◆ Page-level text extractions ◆
----------
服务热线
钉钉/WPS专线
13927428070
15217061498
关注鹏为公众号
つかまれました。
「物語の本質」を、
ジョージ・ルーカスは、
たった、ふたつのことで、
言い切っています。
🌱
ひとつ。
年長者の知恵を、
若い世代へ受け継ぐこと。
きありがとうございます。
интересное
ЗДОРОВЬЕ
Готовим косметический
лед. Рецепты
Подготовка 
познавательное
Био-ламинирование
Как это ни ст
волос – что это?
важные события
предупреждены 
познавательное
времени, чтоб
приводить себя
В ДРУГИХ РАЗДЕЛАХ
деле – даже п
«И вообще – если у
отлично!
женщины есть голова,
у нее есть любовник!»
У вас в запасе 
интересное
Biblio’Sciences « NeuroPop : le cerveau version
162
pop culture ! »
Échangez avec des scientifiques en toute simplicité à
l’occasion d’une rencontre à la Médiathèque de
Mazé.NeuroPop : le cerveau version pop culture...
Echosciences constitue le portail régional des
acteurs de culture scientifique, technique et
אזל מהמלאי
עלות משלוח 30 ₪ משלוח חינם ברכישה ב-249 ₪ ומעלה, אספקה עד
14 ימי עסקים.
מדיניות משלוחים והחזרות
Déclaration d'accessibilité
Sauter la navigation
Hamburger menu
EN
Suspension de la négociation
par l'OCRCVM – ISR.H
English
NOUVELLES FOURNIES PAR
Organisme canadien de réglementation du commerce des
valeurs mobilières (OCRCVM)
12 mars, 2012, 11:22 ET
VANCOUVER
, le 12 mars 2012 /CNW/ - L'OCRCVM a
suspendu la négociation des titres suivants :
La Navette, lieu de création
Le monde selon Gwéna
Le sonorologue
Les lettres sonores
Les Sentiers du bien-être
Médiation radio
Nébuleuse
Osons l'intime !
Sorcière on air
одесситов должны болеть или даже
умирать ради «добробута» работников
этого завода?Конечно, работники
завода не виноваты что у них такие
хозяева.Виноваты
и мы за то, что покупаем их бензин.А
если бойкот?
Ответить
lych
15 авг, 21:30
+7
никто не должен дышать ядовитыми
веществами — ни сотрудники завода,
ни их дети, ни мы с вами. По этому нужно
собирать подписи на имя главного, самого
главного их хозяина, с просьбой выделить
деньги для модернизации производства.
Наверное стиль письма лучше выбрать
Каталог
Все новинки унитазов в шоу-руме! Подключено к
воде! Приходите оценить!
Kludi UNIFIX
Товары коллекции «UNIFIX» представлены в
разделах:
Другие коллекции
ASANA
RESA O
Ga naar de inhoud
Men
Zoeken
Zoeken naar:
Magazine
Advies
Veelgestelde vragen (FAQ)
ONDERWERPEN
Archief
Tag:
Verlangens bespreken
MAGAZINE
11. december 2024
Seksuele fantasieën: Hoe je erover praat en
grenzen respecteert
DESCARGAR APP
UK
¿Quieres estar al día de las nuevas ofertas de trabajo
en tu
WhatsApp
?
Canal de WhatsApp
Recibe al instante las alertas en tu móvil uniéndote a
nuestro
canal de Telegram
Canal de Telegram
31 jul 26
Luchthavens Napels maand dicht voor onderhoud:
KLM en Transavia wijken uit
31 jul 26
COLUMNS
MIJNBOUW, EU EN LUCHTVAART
----------
◆ Action item ◆
Retype only the lines above between the line with "valeurs mobilières (OCRCVM)" and the line with "Canal de WhatsApp", counting those two lines as well, and keep every character as it is.

◆ Response area ◆
valeurs mobilières (OCRCVM)
12 mars, 2012, 11:22 ET
VANCOUVER
, le 12 mars 2012 /CNW/ - L'OCRCVM a
suspendu la négociation des titres suivants :
La Navette, lieu de création
Le monde selon Gwéna
Le sonorologue
Les lettres sonores
Les Sentiers du bien-être
Médiation radio
Nébuleuse
Osons l'intime !
Sorcière on air
одесситов должны болеть или даже
умирать ради «добробута» работников
этого завода?Конечно, работники
завода не виноваты что у них такие
хозяева.Виноваты
и мы за то, что покупаем их бензин.А
если бойкот?
Ответить
lych
15 авг, 21:30
+7
никто не должен дышать ядовитыми
веществами — ни сотрудники завода,
ни их дети, ни мы с вами. По этому нужно
собирать подписи на имя главного, самого
главного их хозяина, с просьбой выделить
деньги для модернизации производства.
Наверное стиль письма лучше выбрать
Каталог
Все новинки унитазов в шоу-руме! Подключено к
воде! Приходите оценить!
Kludi UNIFIX
Товары коллекции «UNIFIX» представлены в
разделах:
Другие коллекции
ASANA
RESA O
Ga naar de inhoud
Men
Zoeken
Zoeken naar:
Magazine
Advies
Veelgestelde vragen (FAQ)
ONDERWERPEN
Archief
Tag:
Verlangens bespreken
MAGAZINE
11. december 2024
Seksuele fantasieën: Hoe je erover praat en
grenzen respecteert
DESCARGAR APP
UK
¿Quieres estar al día de las nuevas ofertas de trabajo
en tu
WhatsApp
?
Canal de WhatsApp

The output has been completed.